*Task item*
Scan the entries that follow and work out how many lines contain "have". Give the number and nothing else.

*Records to process*
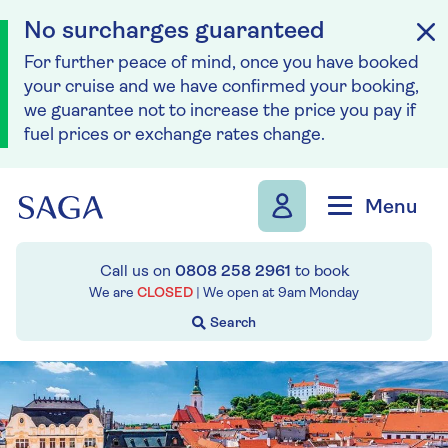
No surcharges guaranteed
For further peace of mind, once you have booked
your cruise and we have confirmed your booking,
we guarantee not to increase the price you pay if
fuel prices or exchange rates change.
Skip to navigation
Skip to content
Menu
Call us on
0808 258 2961
to book
We are
CLOSED
| We open at
9am
Monday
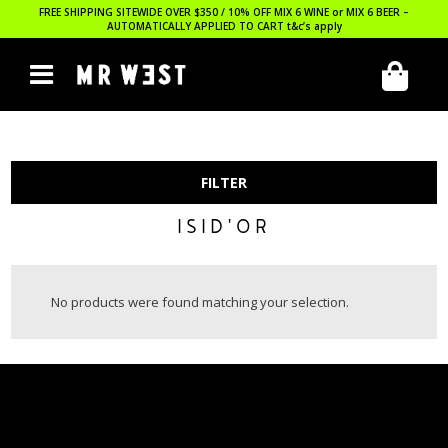
FREE SHIPPING SITEWIDE OVER $350 / 10% OFF MIX 6 WINE or MIX 6 BEER –
AUTOMATICALLY APPLIED TO CART
t&c’s apply
FILTER
ISID'OR
No products were found matching your selection.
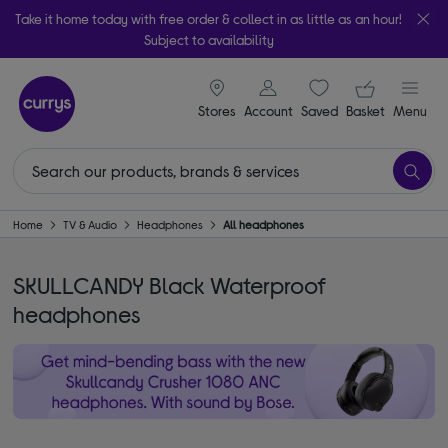
Take it home today with free order & collect in as little as an hour!
Subject to availability
signin icon
Your ba
Stores
Account
Saved
items
Basket
Menu
Home
TV & Audio
Headphones
All headphones
SKULLCANDY Black Waterproof
headphones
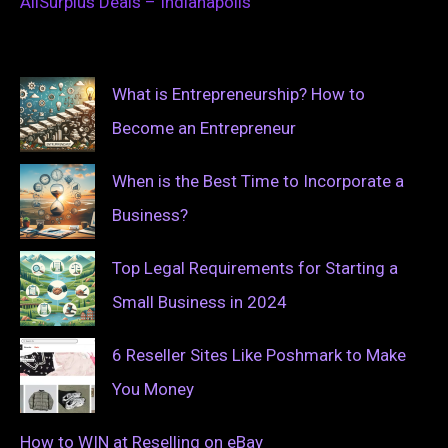
AllSurplus Deals – Indianapolis
What is Entrepreneurship? How to
Become an Entrepreneur
When is the Best Time to Incorporate a
Business?
Top Legal Requirements for Starting a
Small Business in 2024
6 Reseller Sites Like Poshmark to Make
You Money
How to WIN at Reselling on eBay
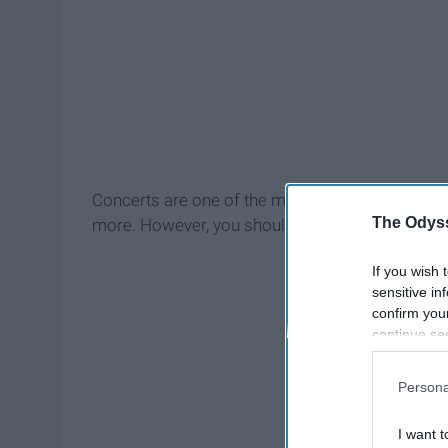
Concerts are one of the most fun events to go to,
The Odyss
more. However, you should prep yourself before 
If you wish 
sensitive in
confirm you
continue se
information 
further disc
Persona
participants
Downstream 
I want t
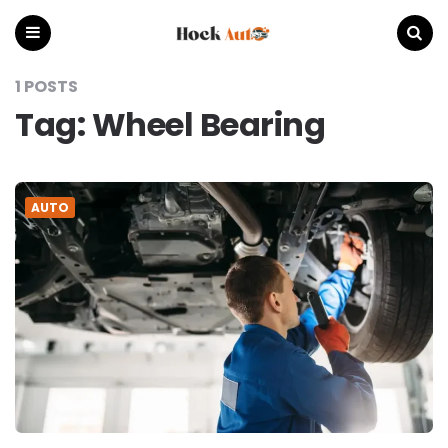
Hock
Auto
Menu
Search
1 POSTS
Tag:
Wheel Bearing
AUTO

*Answer box*
2